Negli ultimi tempi l’interesse e l’attenzione per il cibo hanno dato il via a innumerevoli pubblicazioni, blog, programmi televisivi e reality sul mondo del food. Ma un manuale di scrittura enogastronomica redatto in italiano non c’era, fino ad oggi. Ci ha pensato la giornalista Mariagrazia Villa, esperta di comunicazione e insegnante allo IUSVE (Istituto Universitario Salesiano Venezia).
Il cibo negli ultimi anni è diventato, così come l’intestino, un simbolo di felicità e benessere, se salutare, se ben presentato e pubblicizzato. Proliferano i dibattiti e le pubblicità in stile “mangiar sano per star bene”, per questo il ruolo del food blogger, dell’influencer in ambito enogastronomico diventa sempre più difficile. La scritture necessita di creatività, di potere evocativo, proprio come un’immagine. E in questo contesto si inserisce Professione food writer.
Abbiamo incontrato l’autrice e le abbiamo rivolto qualche domanda.
Benvenuta Mariagrazia, ci dice qualcosa su di lei e sul suo percorso professionale? Anzitutto, grazie a lei per avermi proposto questa intervista! Poi, sintetizzare il mio percorso professionale non è semplice, perché ho un curriculum piuttosto variegato, come le coppe di gelato che mi piacevano da bambina: almeno undici gusti in due palline. Le lascio immaginare il nervosismo del gelataio… Ho una laurea in architettura, che mi ha lasciato la tendenza a ragionare in termini di progetto; una collaborazione ventennale, come giornalista culturale, con Gazzetta di Parma e altre testate locali e nazionali, che mi ha appassionato al piacere del racconto; un’esperienza di oltre quindici anni, come foodwriter, per uno dei più importanti gruppi alimentari italiani, che mi ha permesso di entrare nel mondo dell’enogastronomia; infine, la docenza universitaria in Etica e media allo IUSVE e in Giornalismo enogastronomico all’Università di Parma, che mi consente ogni giorno di riflettere sulle responsabilità che abbiamo, quando comunichiamo.
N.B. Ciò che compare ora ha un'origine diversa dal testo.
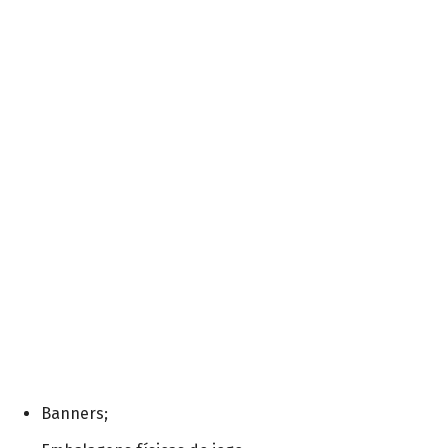
Banners;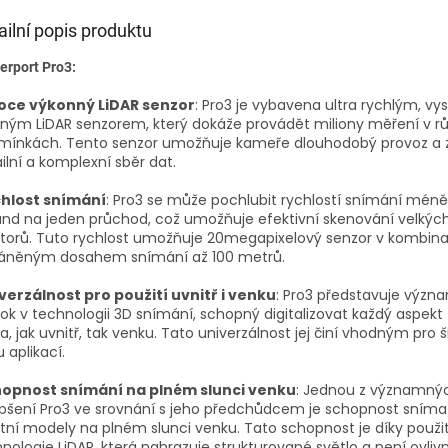
ailní popis produktu
erport Pro3:
oce výkonný LiDAR senzor
: Pro3 je vybavena ultra rychlým, vy
ným LiDAR senzorem, který dokáže provádět miliony měření v r
mínkách. Tento senzor umožňuje kameře dlouhodobý provoz a z
ilní a komplexní sběr dat.
hlost snímání
: Pro3 se může pochlubit rychlostí snímání méně
nd na jeden průchod, což umožňuje efektivní skenování velkýc
torů. Tuto rychlost umožňuje 20megapixelový senzor v kombinac
áněným dosahem snímání až 100 metrů.
verzálnost pro použití uvnitř i venku
: Pro3 představuje význ
ok v technologii 3D snímání, schopný digitalizovat každý aspekt
a, jak uvnitř, tak venku. Tato univerzálnost jej činí vhodným pro 
u aplikací.
opnost snímání na plném slunci venku
: Jednou z významný
pšení Pro3 ve srovnání s jeho předchůdcem je schopnost sníma
itní modely na plném slunci venku. Tato schopnost je díky použit
nologie LiDAR, která nahrazuje strukturované světlo a není ovli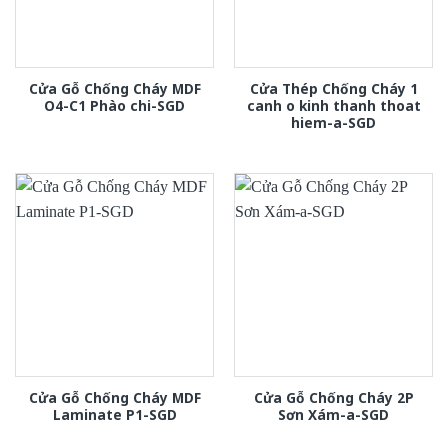
Cửa Gỗ Chống Cháy MDF
Cửa Thép Chống Cháy 1
O4-C1 Phào chi-SGD
canh o kinh thanh thoat
hiem-a-SGD
Cửa Gỗ Chống Cháy MDF
Cửa Gỗ Chống Cháy 2P
Laminate P1-SGD
Sơn Xám-a-SGD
Perché proprio un manuale dedicato al food writing?
Ho deciso di scrivere un manuale dedicato alla food writing – come spiego nel libro, preferisco utilizzare la locuzione al femminile – perché i miei studenti del Master Food & Wine 4.0 – Web marketing & digital communication di IUSVE, nel quale insegno, da cinque anni, Sostenibilità agroalimentare e conscious eating e seguo il laboratorio di Food writing, continuavano a chiedermi di mettere nero su bianco quanto spiegavo. All’inizio non ho dato molto peso alla loro richiesta, poi, ho capito che forse avevano ragione: verba volant, a volte anche le slide volant, ma scripta manent.
Tutto ciò che scrive è basato sulla sua esperienza personale?
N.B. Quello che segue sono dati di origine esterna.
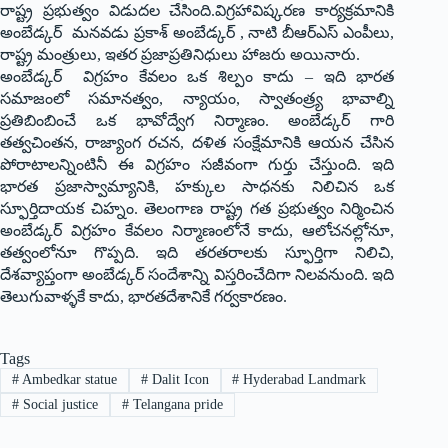
రాష్ట్ర ప్రభుత్వం విడుదల చేసింది.విగ్రహావిష్కరణ కార్యక్రమానికి
అంబేడ్కర్ మనవడు ప్రకాశ్ అంబేడ్కర్ , నాటి బీఆర్ఎస్ ఎంపీలు,
రాష్ట్ర మంత్రులు, ఇతర ప్రజాప్రతినిధులు హాజరు అయినారు.
అంబేడ్కర్ విగ్రహం కేవలం ఒక శిల్పం కాదు – ఇది భారత
సమాజంలో సమానత్వం, న్యాయం, స్వాతంత్ర్య భావాల్ని
ప్రతిబింబించే ఒక భావోద్వేగ నిర్మాణం. అంబేడ్కర్ గారి
తత్వచింతన, రాజ్యాంగ రచన, దళిత సంక్షేమానికి ఆయన చేసిన
పోరాటాలన్నింటినీ ఈ విగ్రహం సజీవంగా గుర్తు చేస్తుంది. ఇది
భారత ప్రజాస్వామ్యానికి, హక్కుల సాధనకు నిలిచిన ఒక
స్ఫూర్తిదాయక చిహ్నం. తెలంగాణ రాష్ట్ర గత ప్రభుత్వం నిర్మించిన
అంబేడ్కర్ విగ్రహం కేవలం నిర్మాణంలోనే కాదు, ఆలోచనల్లోనూ,
తత్వంలోనూ గొప్పది. ఇది తరతరాలకు స్ఫూర్తిగా నిలిచి,
దేశవ్యాప్తంగా అంబేడ్కర్ సందేశాన్ని విస్తరించేదిగా నిలవనుంది. ఇది
తెలుగువాళ్ళకే కాదు, భారతదేశానికే గర్వకారణం.
Tags
#
Ambedkar statue
#
Dalit Icon
#
Hyderabad Landmark
#
Social justice
#
Telangana pride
Sì, certo. Non solo credo che quanto si scrive debba essere testato, ma sono anche una delle food writer più prolifiche d’Italia e di esperienza ne ho accumulata parecchia: ho scritto 38 libri di cucina per Academia Barilla e le sette Guide dei Musei del Cibo della provincia di Parma, diretto un magazine online sul tema, gestito un foodblog e, dopo il libro Professione Food Writer. Ricettario di scrittura con esercizi sodi, strapazzati e à la coque (2018), ho curato, insieme con Maria Pia Favaretto, la collettanea di saggi Food & Wine Marketing 4.0 (2019). Insomma, nel mare della comunicazione dell’enogastronomia e dell’agroalimentare, sono un pesciolino che nuota da tempo e con una discreta agilità.
Quale è il suo piatto e/o ricetta preferita?
Appartengo a quelle persone che hanno un rapporto sentimentale con il cibo, per cui le rispondo: gli gnocchi di patate di mia nonna Bice. Anzitutto, perché volevano dire che era domenica, la mia famiglia riunita, e il calore dei cuori rinforzato – in particolare durante l’inverno – dalla zuppiera fumante e dalla nebbia che s’intravedeva in giardino. Poi, perché il sugo di pomodoro era impreziosito dalla cannella, che conferiva al piatto un sapore speciale e piuttosto insolito, per la cucina emiliana.
È il primo manuale in Italia con questi contenuti e con esercizi annessi?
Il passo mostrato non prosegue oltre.